Gerard de la Vallée was a landscape and history painter. His landscapes show the influence of Abraham Govaerts and of Jan Brueghel the Elder. A series of signed works by the artist is preserved in Bogotá.

Gerard de la Vallée's works are often derived from, or inspired by, the works of the great masters of the Antwerp school. For instance in his Ecce Homo (At Jan de Maere), the figure of the Christ is inspired by Anthony van Dyck’s Ecce Homo in the Barber Institute of Fine Arts in Birmingham, England. The mining of images of other masters to create new works for the export market was a hallmark of the Forchondt workshop and is also evident in de la Vallée's work. Another example is seen in the St Cecilia (At Hampel Kunstauktionen (Munchen) 4 July 2008, lot 223 as by Peeter Sion).
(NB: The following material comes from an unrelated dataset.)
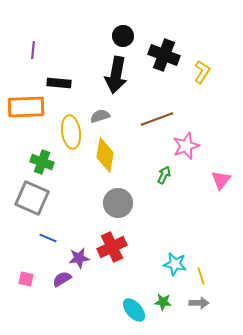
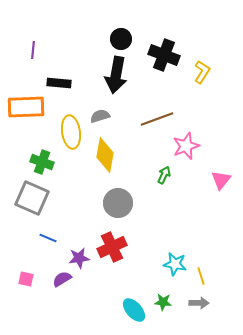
black circle: moved 2 px left, 3 px down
The dancing cupids in this work appear to be based on the work King David’s Song of Praise to God by Peter de Witte (also known as Peter Candid) (a version in the Frans Hals Museum).

He collaborated with other painters. Collaborations with the figure painter Pieter van Avont are documented. An example is the Wooded Landscape with the Virgin, Christ Child and Saint John (At Lempertz on 21 May 2016, Cologne, Lot 1256).